§ **EXERCISE BRIEF**
Print each entry in full, word for word, with no pictures in the result.

§ **SUPPLIED ENTRIES**
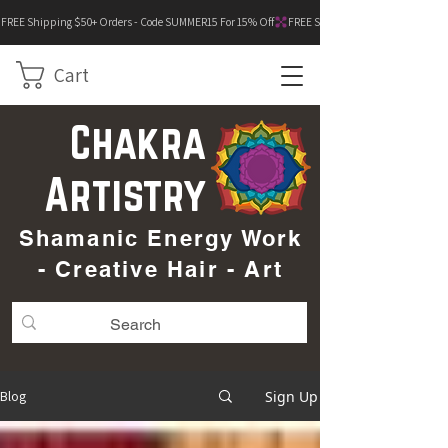
FREE Shipping $50+ Orders - Code SUMMER15 For 15% Off
Cart
Chakra
Artistry
Shamanic Energy Work
- Creative Hair - Art
Sign Up
Blog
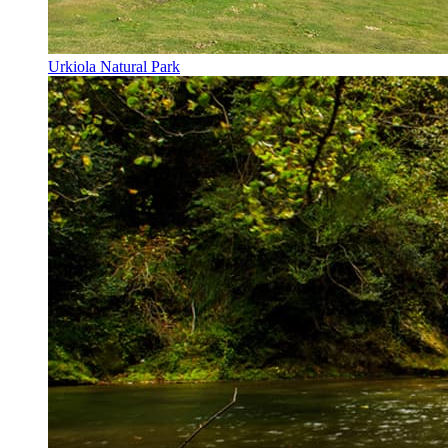
Urkiola Natural Park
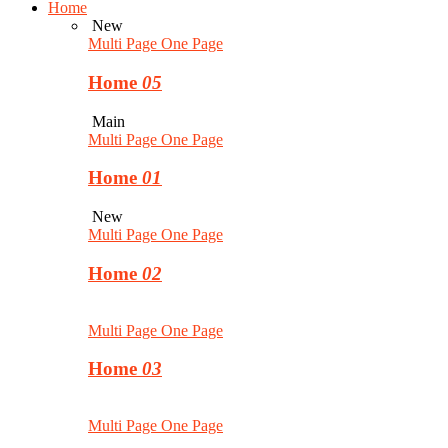
Home
New
Multi Page
One Page
Home
05
Main
Multi Page
One Page
Home
01
New
Multi Page
One Page
Home
02
Multi Page
One Page
Home
03
Multi Page
One Page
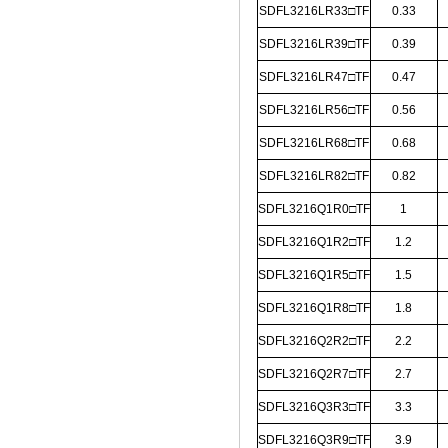
SDFL3216LR33□TF
0.33
SDFL3216LR39□TF
0.39
SDFL3216LR47□TF
0.47
SDFL3216LR56□TF
0.56
SDFL3216LR68□TF
0.68
SDFL3216LR82□TF
0.82
SDFL3216Q1R0□TF
1
SDFL3216Q1R2□TF
1.2
SDFL3216Q1R5□TF
1.5
SDFL3216Q1R8□TF
1.8
SDFL3216Q2R2□TF
2.2
SDFL3216Q2R7□TF
2.7
SDFL3216Q3R3□TF
3.3
SDFL3216Q3R9□TF
3.9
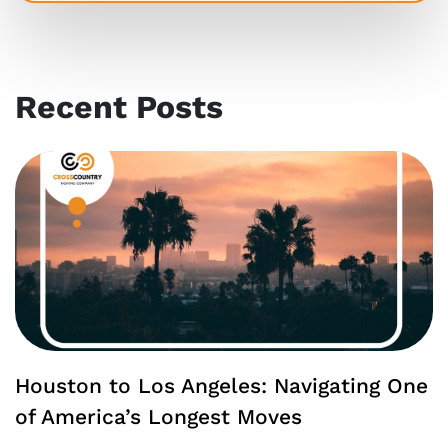
Recent Posts
Houston to Los Angeles: Navigating One
of America’s Longest Moves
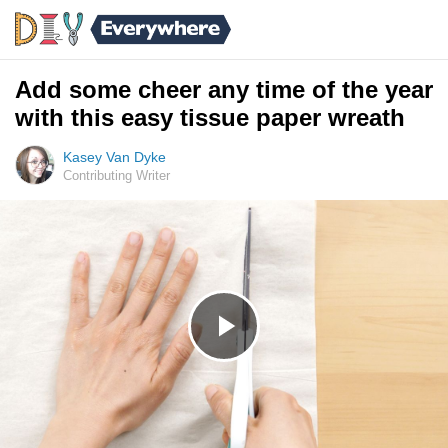
Add some cheer any time of the year
with this easy tissue paper wreath
Kasey Van Dyke
Contributing Writer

§ **WRITTEN SOLUTION**
FREE Shipping $50+ Orders - Code SUMMER15 For 15% Off
Cart
Chakra
Artistry
Shamanic Energy Work
- Creative Hair - Art
Sign Up
Blog
Urkiola Natural Park
Home
New
Multi Page
One Page
Home
05
Main
Multi Page
One Page
Home
01
New
Multi Page
One Page
Home
02
Multi Page
One Page
Home
03
Multi Page
One Page
SDFL3216LR33□TF
0.33
SDFL3216LR39□TF
0.39
SDFL3216LR47□TF
0.47
SDFL3216LR56□TF
0.56
SDFL3216LR68□TF
0.68
SDFL3216LR82□TF
0.82
SDFL3216Q1R0□TF
1
SDFL3216Q1R2□TF
1.2
SDFL3216Q1R5□TF
1.5
SDFL3216Q1R8□TF
1.8
SDFL3216Q2R2□TF
2.2
SDFL3216Q2R7□TF
2.7
SDFL3216Q3R3□TF
3.3
SDFL3216Q3R9□TF
3.9
Recent Posts
Houston to Los Angeles: Navigating One
of America’s Longest Moves
Add some cheer any time of the year
with this easy tissue paper wreath
Kasey Van Dyke
Contributing Writer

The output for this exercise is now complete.